Travelling with kids:

1. Embrace technology. However strict you are with the screen time at home, let it go. Think back to when you were a kid and you drove your parents crazy with the "are-we-there-yets", and count your blessings. A Kindle, an iPad, a handheld game, whatever will entertain your child for the longest time wins. You won't destroy their brains with a couple extra days of screen time. Just be thankful you live in the 21st century. There are even games you can put on your own Kindle or phone for the youngest children.

2. Toddler are a challenge. Learn to deal with it. By far I found the most difficult time to travel with kids was between the age when they started walking, around a year, until they could talk fairly well--anywhere between 18 mos and 3 yrs old depending on the kid.

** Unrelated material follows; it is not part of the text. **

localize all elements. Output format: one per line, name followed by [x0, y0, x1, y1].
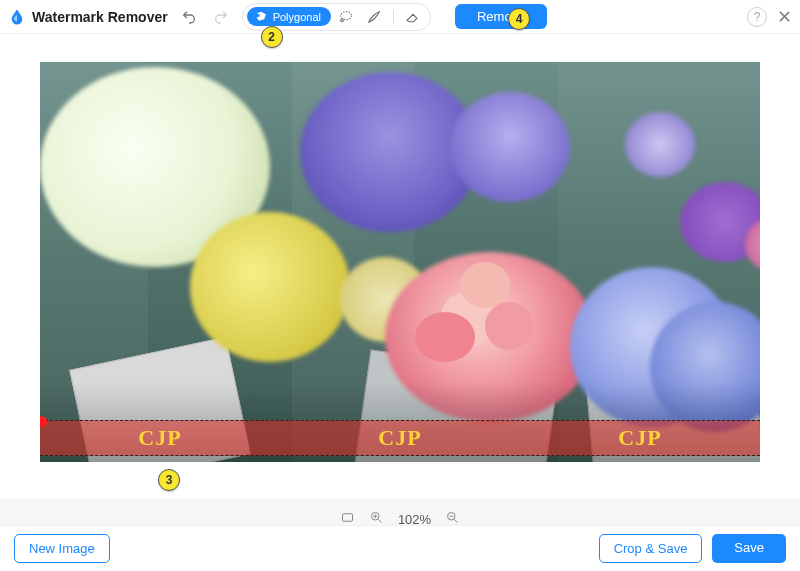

Thing is, once they can walk, they want to do it all the time, and before they are capable of having a conversation, they don't understand why you aren't letting them! They hate being confined for any amount of time and will let their displeasure be well known. If you have a screamer on your hands, invest in a bunch of earplugs you can offer to surrounding passengers. Older kids will at least just tell you they're bored and complain a lot, but the toddlers... good luck!

3. Toys, snacks and bottles. For all ages up to about 10: have one new small toy or game to offer them for every hour or two you'll be in the air, along with a plethora of snacks. For babies who are still nursing/ bottle feeding, try to time their feedings for when you are taking off or landing so that they will be continually swallowing while you are changing altitude. This will help relieve the pressure in their ears and hopefully prevent the terrible screams of pain that generally accompany such pressure. (Special pilot tip: the pressure change will be much worse when you are taking off or landing closer to sea level. The air pressure in the airplane at cruising altitude is the same as it is when you are around 6000 ft. So if you're taking off from Denver and landing in Orange County on your way to Disneyland, the pressure won't be bad when you leave Denver, so the most important feeding to time will be the one when you land.)

4. Just get a leash. For walking kids under 4ish, they're the best. I know, before you had kids you thought leashes were ridiculous and demeaning and swore you'd never put your child on one. Hopefully your view has matured since then. Leashes actually offer kids a LOT more freedom than holding an adult's hand, and you don't have to lean over or be pulled on. Really, your back will thank you later. If you're child is really active and prone to dash off to investigate whatever shiny thing has caught their attention, this could literally be a lifesaver. If they'll stay put in an umbrella stroller, you can skip this one. If you're going to the Grand Canyon and they're under 6, please just do it.

Happy, safe travels! Promise they'll only be this age for a little while, and it gets easier with every passing year!